Bottom line: We expect the turmoil related to Evergrande to get worse before it gets better. But we believe the Chinese government will eventually intervene as the alternative could be a financial crisis with very severe effects on the Chinese economy and the Chinese people. The government needs to strike a balance between on the one hand show that irresponsible behaviour has a price and reduce moral hazard issues in the credit market and on the other hand not allow a financial crisis to unfold. The Chinese mini-crisis adds another headwind to Chinese growth this autumn.

Background

The Chinese property sector is around 25% of Chinese GDP if both directs effects from construction as well as indirect effects from upstream and downstream industries included.
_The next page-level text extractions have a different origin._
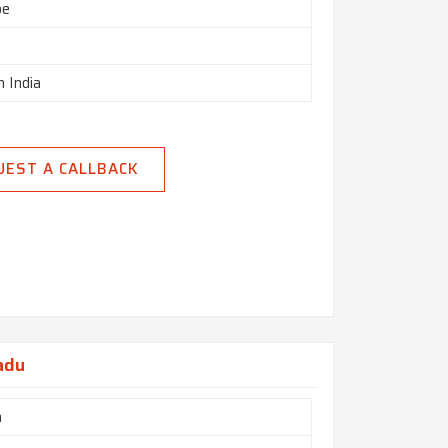
pe
n India
UEST A CALLBACK
adu
h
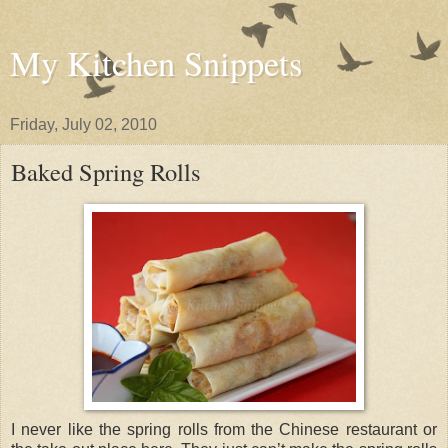
My Kitchen Snippets
Friday, July 02, 2010
Baked Spring Rolls
I never like the spring rolls from the Chinese restaurant or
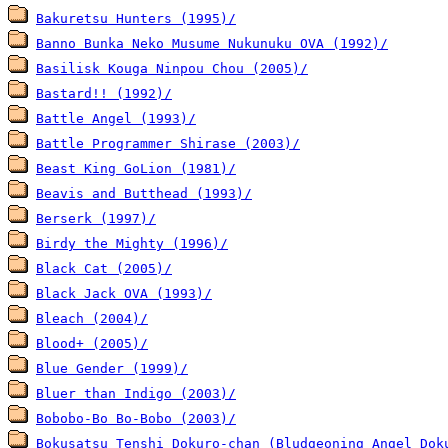
Bakuretsu Hunters (1995)/
Banno Bunka Neko Musume Nukunuku OVA (1992)/
Basilisk Kouga Ninpou Chou (2005)/
Bastard!! (1992)/
Battle Angel (1993)/
Battle Programmer Shirase (2003)/
Beast King GoLion (1981)/
Beavis and Butthead (1993)/
Berserk (1997)/
Birdy the Mighty (1996)/
Black Cat (2005)/
Black Jack OVA (1993)/
Bleach (2004)/
Blood+ (2005)/
Blue Gender (1999)/
Bluer than Indigo (2003)/
Bobobo-Bo Bo-Bobo (2003)/
Bokusatsu Tenshi Dokuro-chan (Bludgeoning Angel Dok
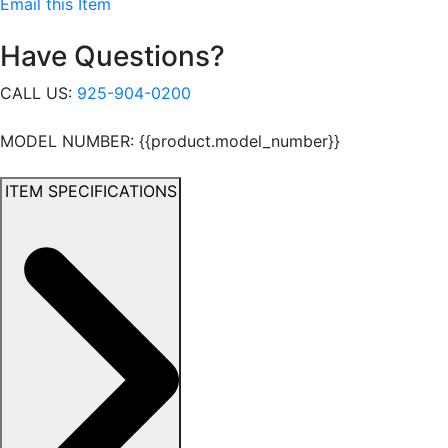
Email this Item
Have Questions?
CALL US:
925-904-0200
MODEL NUMBER: {{product.model_number}}
ITEM SPECIFICATIONS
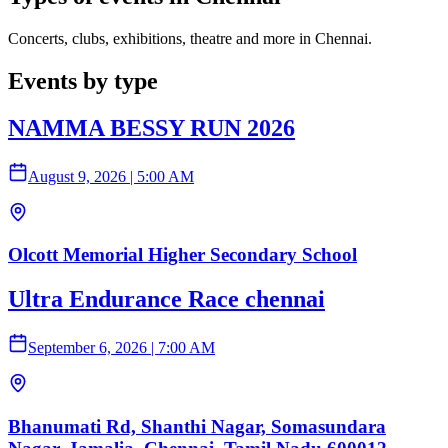
Concerts, clubs, exhibitions, theatre and more in Chennai.
Events by type
NAMMA BESSY RUN 2026
August 9, 2026
|
5:00 AM
Olcott Memorial Higher Secondary School
Ultra Endurance Race chennai
September 6, 2026
|
7:00 AM
Bhanumati Rd, Shanthi Nagar, Somasundara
The developer market is highly fragmented with many players. Evergrande is the second largest developer but only has a total market share of 4%.

Some developers, including Evergrande, have very high debt levels after many years of expansion and some of the companies used very creative financing tools as supplement to normal debt and bank loans. Most of the debt is domestic but offshore bonds have also been issued. Evergrande has debt worth USD300 bn equivalent to 2% of Chinese GDP.

After many years of growing debt levels, China put fighting financial risks on top of their agenda five years ago. In 2020 they tightened rules for developers putting limits on the debt and increasing requirements on liquidity (the so-called “three red lines” regulation).

The new regulation has created challenges for the most leveraged developers. Evergrande is one of them. When the housing market cooled down significantly this year after policy tightening, Evergrande has faced a liquidity crisis. For more info on Evergrande see box below.

On top of bank loans and issuance of bonds some financing for developers are through Wealth Management Products sold directly to Chinese citizens. There is a rising risk that they will start redeeming their money when possible and thus cut off a funding channel. Losses on these products could also lead to widespread protests.

How bad are markets hit?

Chinese stock markets have taken a big hit with offshores equities trading close to lowest levels in six years. Developer stocks have declined significantly over the past week and high yield financing costs are the highest in a decade at 14%. We believe the domestic contagion has reached a point where intervention from Beijing is needed to stop the snowball that has started to roll.

Until this week contagion to global markets has been limited but in recent days global risk sentiment has been hit. S&P500 dropped 1.7% on Monday.